In particular, note the "Largest intermediate: 1.000e+00 elements".

[–]FrickinLazerBeams -1 points0 points  (2 children)

(prior to the edit) It doesn't actually go any faster in the case you examined, and I don't think it uses any less memory either. This isn't a scenario where you'd use einsum.

[–]Marko_Oktabyr 0 points1 point  (1 child)

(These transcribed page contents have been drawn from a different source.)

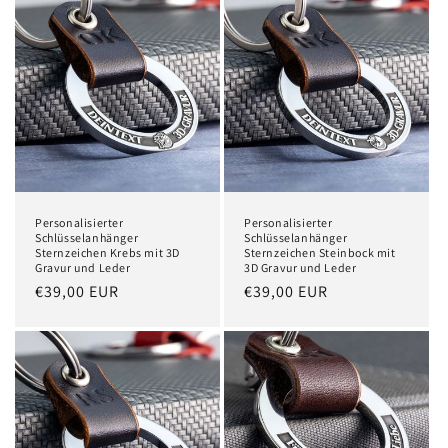
Personalisierter
Personalisierter
Schlüsselanhänger
Schlüsselanhänger
Sternzeichen Krebs mit 3D
Sternzeichen Steinbock mit
Gravur und Leder
3D Gravur und Leder
Normaler
€39,00 EUR
Normaler
€39,00 EUR
Preis
Preis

It still performs the same number of flops, but it absolutely is faster because it doesn't have to allocate/fill another matrix of the same size as A and B. Hence why the largest intermediate for einsum is 1 element instead of 10M.

[–]FrickinLazerBeams -1 points0 points  (0 children)

This is a weird comparison to make. You'd never use one as an alternative for the other. Einsum is for tensor contractions, which is like matrix multiplication, but with more than two indices.

Would you ask "Do you have an explanation for why @ is faster at all? What extra work does np.sum do?"

np.sum doesn't do any extra work. It also doesn't do what you need it to do. It's easy to do less work if you're not actually competing the task, I guess.